The courtroom is a place where events recur. In the court, we are presented with recollections, archives, and evidence. In 1995, Americans watched the O.J. Simpson trial; ten years later the miniseries American Crime Story: The People v. O.J. Simpson appears in our living rooms. Crimes that were witnessed by many people are particularly suited to this type of recurrence. And the logic of the courtroom privileges the general over the specific, making “points” and “examples” that are cobbled together from crumbs.
Maggie Nelson’s The Red Parts: Autobiography of a Trial challenges this phenomenon. The memoir follows Nelson and her mother as they sit in on the 2005 trial of the man accused of murdering Nelson’s aunt in 1965 –the eponymous Aunt Jane from Nelson’s first book of poetry, Jane. In this re-telling, Nelson asks us what happens when old wounds get abruptly reopened. When, during the release of Jane, new DNA evidence in Jane’s murder case is discovered and a suspect is brought to trial, the little that the Nelson family knew—or thought they knew—about Jane’s death dissolves. In writing an addendum to a re-telling of a conjecture, Nelson fabricates The Red Parts with one binding caveat: nothing is certain.

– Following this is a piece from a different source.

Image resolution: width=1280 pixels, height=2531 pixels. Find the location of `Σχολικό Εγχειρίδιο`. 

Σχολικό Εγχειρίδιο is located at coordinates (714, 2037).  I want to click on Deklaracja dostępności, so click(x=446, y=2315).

Nelson dubs her mental state during this time as her “murder mind:”
I could work all day on my project with a certain distance, blithely looking up ‘bullet’ or ‘skull’ in my rhyming dictionary. But in bed at night I found a smattering of sickening images of violent acts ready and waiting for me. Reprisals of violent acts done unto Jane, unto other Michigan Murder girls, unto my loved ones, unto myself, and sometimes most horribly, done by me.
Along with the courtroom drama, Nelson documents parallel stories of grief: the death of her father, her relationship to her troubled sister, the emergence of a deeply troubling, alternative suspect, and a junkie lover.
In the courtroom, the Nelson family is subjected to images of Jane brutal murder in what Nelson calls a “live stream.” When Nelson appears on a 48 Hour Mystery episode about grief—in response to the producer’s innocuous quip that her “family’s involvement could really help other people in similar situations”— Nelson asks “if there’s a reason why stories about the bizarre, violent deaths of young, good-looking, middle-to upper class white girls help people to mourn better than other stories.” The media filters the pain of violence by presenting images removed from the here-and-now. In this way, we all are a bit numbed by what Nelson calls the “murder mind.”
In her typical clipped prose, Nelson constrains the emotions that swirl in this turbulent story, forcing her words to adhere to sentences as though she could enact a cathartic form of law. For Nelson, we live in a lawless world without logic or clear definitions: the word “solve” comes from the Latin for “loosening.” In other words, to seek solution is to dis-solve, to allow truths to break down and wash away. Nelson unravels.
The title comes from a former professor’s cryptic suggestion to search for “the red parts” in a confusing piece of text. The professor does not give Nelson an explanation, and Nelson does not attempt to spell it out for readers. Perhaps the red parts are the texts that we as readers are tasked with giving body to, the shapeless stories that we must flesh into forms. The Red Parts does not attempt to conclude a hazy family who-done-it, nor does it seek out reparations. Rather, it is a memorial that gives testimony the fallibility of Truth.
Family histories are often relegated to the realm of myth. Time puts pain at a distance, allowing wounds to crust over. But what happens when the wound is re-opened long after we have sucked the initial trauma dry? On one hand, forgetting gives us agency to write our own narratives. On the other, it allows for the telling of untruths. In The Red Parts, Justice is an echoing shot in the dark.
Meg Whiteford is a writer from New York now living in Los Angeles. She is currently a visiting writer and educator for the Santa Barbara Museum of Art, a Los Angeles critic for ArtForum, and has contributed to KCET Departures, ArtFCity, and The LA Art Book Review. Her book, The Shapes We Make With Our Bodies, was published by Plays Inverse in November 2015. Her writing for performance has appeared at REDCAT Theater, Pieter Performance Space, Coaxial, Last Projects, and 356 Mission in Los Angeles; Pocket Utopia in New York City; Living Copenhagen in Copenhagen, Denmark; and The Institute for Sociometry in San Francisco. She is also an active member of several Los Angeles feminist communities, maintaining ongoing collaborations with The Women’s Center for Creative Work and Barbara Grossman’s Breakfast Club. She is working on a book about female contortionists.